The five-year, $5.35 million grant from the U.S. Department of Agriculture’s National Institute of Food and Agriculture will allow an international team that includes nine ISU researchers to genetically modify soybeans in an attempt to fight off sudden death syndrome more effectively.

Madan Bhattacharyya, an associate professor of agronomy who will lead the research team, began studying sudden death syndrome in soybeans in 2003.  Bhattacharyya said that sudden death syndrome resistance in soybeans is encoded in numerous genes, each playing a small role in an individual plant’s resistance to the disease. Even elite soybean lines carry only partial resistance to the disease, he said. Researchers on the project hope to find new solutions that will provide a stronger resistance.

“Currently, the existing resistance mechanism isn’t strong,” Bhattacharyya said. “We would prefer something that does more to combat the disease.”

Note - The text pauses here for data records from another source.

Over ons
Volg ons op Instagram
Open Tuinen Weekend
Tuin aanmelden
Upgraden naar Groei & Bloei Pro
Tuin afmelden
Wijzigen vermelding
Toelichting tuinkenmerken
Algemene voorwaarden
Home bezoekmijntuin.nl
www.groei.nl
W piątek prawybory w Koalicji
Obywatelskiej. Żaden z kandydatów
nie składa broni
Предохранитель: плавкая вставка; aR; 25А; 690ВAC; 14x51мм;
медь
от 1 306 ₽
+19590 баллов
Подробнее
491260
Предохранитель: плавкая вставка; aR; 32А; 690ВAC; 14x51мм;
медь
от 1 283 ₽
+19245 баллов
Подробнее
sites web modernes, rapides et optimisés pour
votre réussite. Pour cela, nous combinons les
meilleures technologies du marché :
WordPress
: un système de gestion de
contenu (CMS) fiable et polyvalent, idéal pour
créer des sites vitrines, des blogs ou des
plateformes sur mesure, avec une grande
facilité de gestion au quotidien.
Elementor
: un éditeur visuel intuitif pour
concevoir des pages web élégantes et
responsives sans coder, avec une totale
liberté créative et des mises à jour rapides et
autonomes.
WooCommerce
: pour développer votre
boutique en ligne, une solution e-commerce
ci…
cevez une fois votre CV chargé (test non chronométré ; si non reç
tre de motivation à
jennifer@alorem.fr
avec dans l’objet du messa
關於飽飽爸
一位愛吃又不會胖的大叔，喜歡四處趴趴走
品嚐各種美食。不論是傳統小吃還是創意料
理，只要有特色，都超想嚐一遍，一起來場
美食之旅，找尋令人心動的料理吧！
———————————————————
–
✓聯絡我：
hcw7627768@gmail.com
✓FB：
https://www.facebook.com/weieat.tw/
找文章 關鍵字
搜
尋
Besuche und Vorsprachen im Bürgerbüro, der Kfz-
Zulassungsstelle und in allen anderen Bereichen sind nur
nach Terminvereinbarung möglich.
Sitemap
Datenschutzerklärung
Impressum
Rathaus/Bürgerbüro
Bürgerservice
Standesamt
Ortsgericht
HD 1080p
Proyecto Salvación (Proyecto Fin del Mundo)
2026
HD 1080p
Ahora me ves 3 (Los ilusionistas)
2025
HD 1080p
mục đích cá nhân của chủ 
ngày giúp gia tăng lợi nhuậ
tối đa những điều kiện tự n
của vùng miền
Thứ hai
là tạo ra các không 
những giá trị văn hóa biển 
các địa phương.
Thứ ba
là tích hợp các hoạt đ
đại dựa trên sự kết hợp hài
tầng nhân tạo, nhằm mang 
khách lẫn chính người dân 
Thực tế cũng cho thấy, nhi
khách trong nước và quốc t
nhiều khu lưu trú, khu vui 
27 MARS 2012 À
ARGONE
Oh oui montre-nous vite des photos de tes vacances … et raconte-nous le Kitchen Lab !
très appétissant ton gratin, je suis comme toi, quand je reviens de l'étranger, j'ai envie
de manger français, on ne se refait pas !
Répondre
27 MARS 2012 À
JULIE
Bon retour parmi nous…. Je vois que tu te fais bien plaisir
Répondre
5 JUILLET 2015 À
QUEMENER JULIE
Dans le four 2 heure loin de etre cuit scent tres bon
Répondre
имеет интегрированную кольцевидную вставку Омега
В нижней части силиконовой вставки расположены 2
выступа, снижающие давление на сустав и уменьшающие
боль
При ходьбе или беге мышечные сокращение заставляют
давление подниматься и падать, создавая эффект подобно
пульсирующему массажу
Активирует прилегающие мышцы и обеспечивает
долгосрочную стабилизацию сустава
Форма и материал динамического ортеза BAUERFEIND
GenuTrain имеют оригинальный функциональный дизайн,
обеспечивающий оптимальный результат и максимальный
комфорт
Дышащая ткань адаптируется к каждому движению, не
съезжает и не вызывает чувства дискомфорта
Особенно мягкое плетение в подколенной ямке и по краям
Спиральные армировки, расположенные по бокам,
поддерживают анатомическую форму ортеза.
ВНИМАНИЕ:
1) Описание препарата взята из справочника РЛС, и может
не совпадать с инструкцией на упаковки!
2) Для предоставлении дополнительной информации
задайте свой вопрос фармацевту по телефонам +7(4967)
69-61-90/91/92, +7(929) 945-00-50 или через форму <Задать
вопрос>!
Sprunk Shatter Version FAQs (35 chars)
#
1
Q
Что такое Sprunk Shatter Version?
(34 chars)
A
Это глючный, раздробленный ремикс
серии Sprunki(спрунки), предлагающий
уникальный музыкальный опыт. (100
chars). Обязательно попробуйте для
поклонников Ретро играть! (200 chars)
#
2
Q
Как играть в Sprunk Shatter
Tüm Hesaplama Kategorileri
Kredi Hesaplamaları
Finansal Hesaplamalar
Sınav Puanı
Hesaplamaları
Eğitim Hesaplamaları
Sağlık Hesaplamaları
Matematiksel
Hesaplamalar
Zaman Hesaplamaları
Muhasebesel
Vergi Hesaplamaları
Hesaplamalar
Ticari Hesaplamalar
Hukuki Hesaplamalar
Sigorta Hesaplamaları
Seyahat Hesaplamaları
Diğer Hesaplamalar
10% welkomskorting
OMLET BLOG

Soybean sudden death syndrome is an emerging disease that first appeared in Arkansas in 1971, he said. It’s caused by a Fusarium fungus that infects the roots of the soybean plant. The pathogen has never been detected from the diseased leaves or other above-ground tissues. The research group has recently shown that a small protein produced by the pathogen in the roots is the major cause of foliar soybean sudden death syndrome. The team has also shown that generation of a plant antibody against this protein enhances the disease resistance in transgenic soybean lines.

In 2010, sudden death syndrome cost Iowa soybean producers around $300 million in crop losses, Bhattacharyya said. That same year saw national crop losses approach $1 billion, he said.

“One of the reasons the disease is so devastating is that it begins in the root of the plant, and the pathogen stays in the infected roots,” he said. “By the time disease symptoms become visible in the leaves, it’s too late. There’s no effective fungicide to control the disease.”